L’avenir de la ferme expérimentale de Normandin est assuré pour les prochaines années. C’est ce qu’ont promis tous les candidats dans Lac-Saint-Jean, jeudi, lors du débat organisé par la Relève agricole.

Questionnés sur cette ferme fédérale qui, rappelons-le, est à l’origine de la culture du canola au Québec, les aspirants au poste de député se sont tous engagés à maintenir le financement de la recherche et même à le bonifier.

Cette ferme demeure importante pour les agriculteurs de la région, de plus en plus confrontés à la concurrence mondiale, croit le président régional de l’Union des producteurs agricoles (UPA), Mario Théberge.

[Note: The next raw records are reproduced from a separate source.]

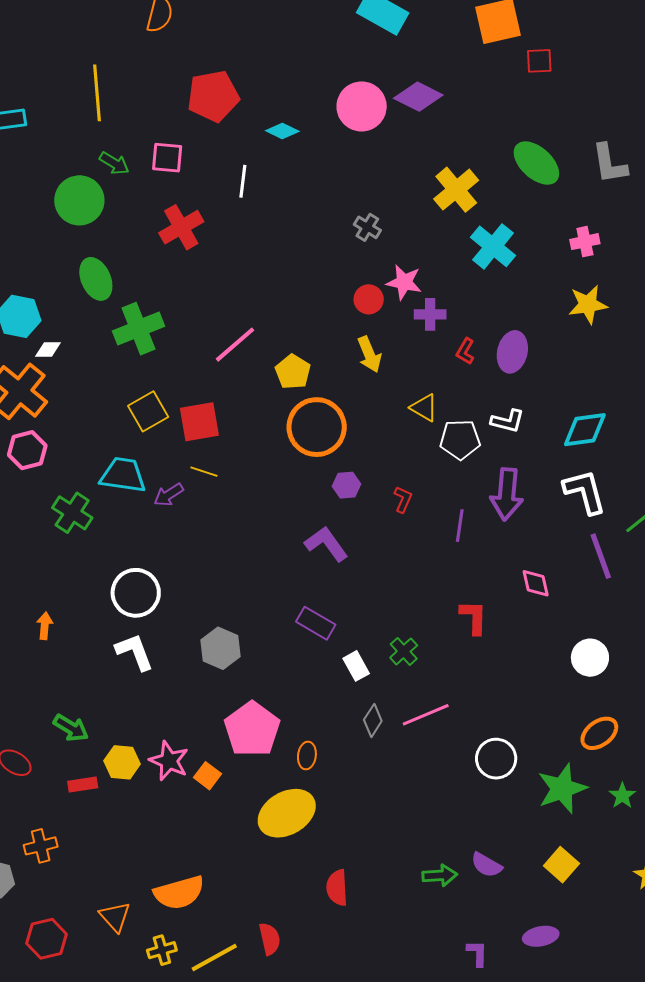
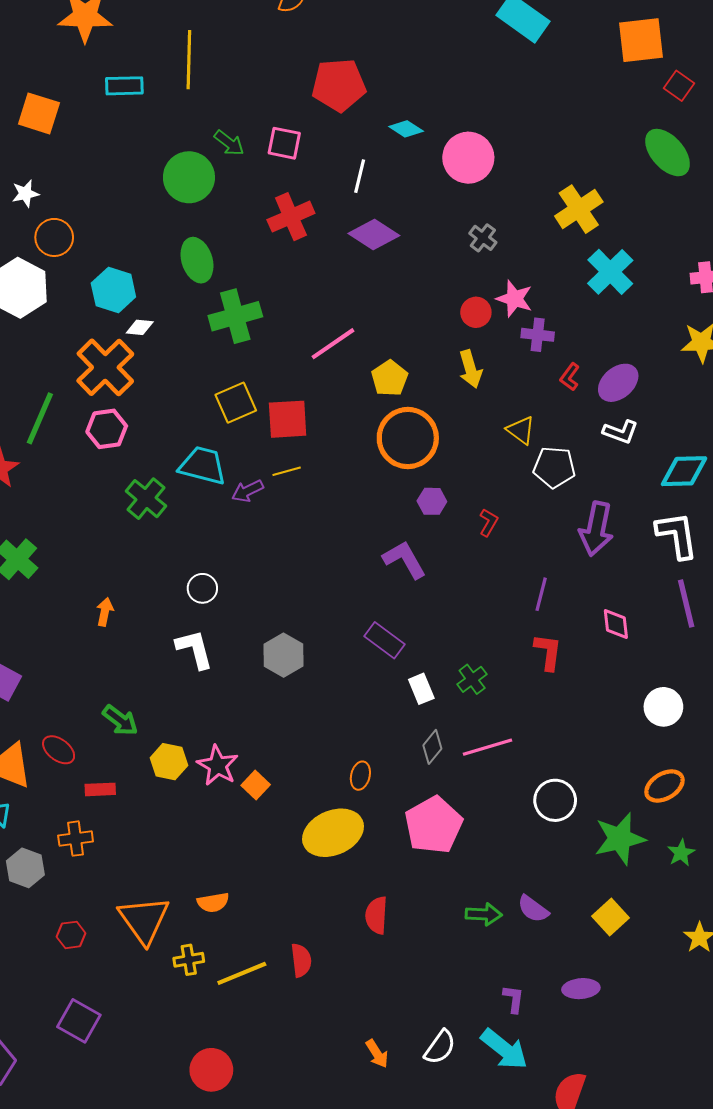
red square: (539, 61) -> (679, 86), turned 32
yellow line: (97, 93) -> (189, 60), moved
purple diamond: (418, 97) -> (374, 235), moved
pink circle: (362, 106) -> (468, 158), moved
green ellipse: (536, 163) -> (668, 153), moved
purple ellipse: (512, 352) -> (618, 383), turned 30
white L-shape: (508, 421) -> (621, 432), moved
yellow line: (204, 472) -> (287, 471), turned -40
purple line: (460, 526) -> (541, 594), moved
white circle: (136, 593) -> (202, 588), size x0.6
pink pentagon: (252, 729) -> (434, 825), moved
red rectangle: (83, 785) -> (100, 789), moved
orange semicircle: (179, 893) -> (213, 902), size x0.6
orange triangle: (115, 917) -> (144, 920), size x1.6
red hexagon: (47, 939) -> (71, 935), size x0.7

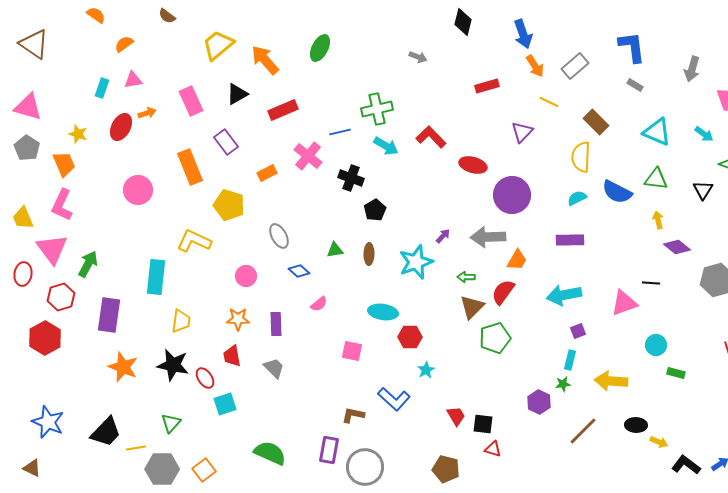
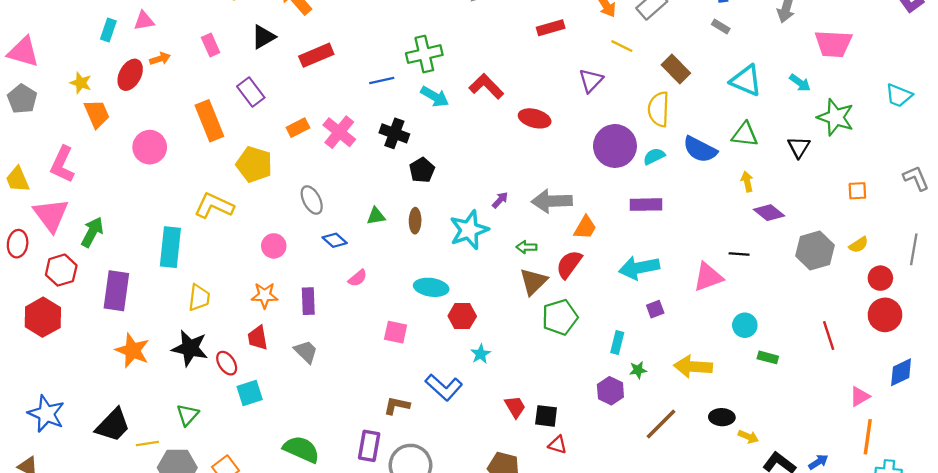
pink rectangle: (191, 101) -> (211, 45), size x0.7
pink cross: (308, 156) -> (339, 132), moved
orange trapezoid: (64, 164) -> (97, 114), moved
purple circle: (512, 195) -> (615, 146), moved
cyan rectangle: (570, 360) -> (617, 342), moved

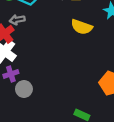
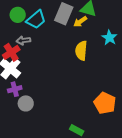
yellow semicircle: (82, 27) -> (81, 51), turned 72

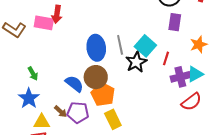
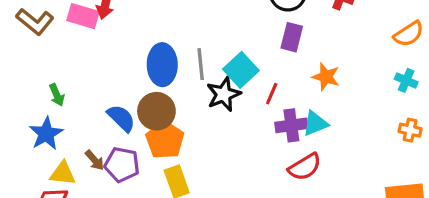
orange star: (199, 44) -> (326, 77), turned 30

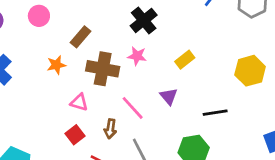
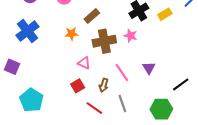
yellow rectangle: (185, 60) -> (165, 14), moved
brown cross: (103, 69) -> (104, 41), turned -30
black line: (215, 113) -> (181, 84), turned -36

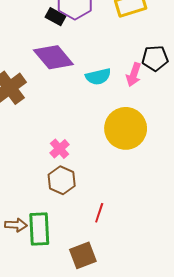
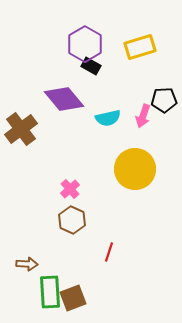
black rectangle: (55, 17) -> (91, 66), moved
green rectangle: (39, 229) -> (50, 292), moved
brown square: (83, 255) -> (73, 298), moved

« On ne pourra pas sortir notre épingle du jeu dans les marchés de masse. Lorsque le prix est coté à la bourse, ça va être difficile pour nous, juste par rapport à notre climat. On ne se bat pas à armes égales. La seule façon de s’en sortir, c’est par une agriculture spécifique, nordique, bio, raisonnée. Notre ferme fédérale, à Normandin, sert à développer ces nouveaux produits. Mais c’est une infrastructure sous-utilisée. Les trois chercheurs en poste sont près de la retraite », a alerté le président régional.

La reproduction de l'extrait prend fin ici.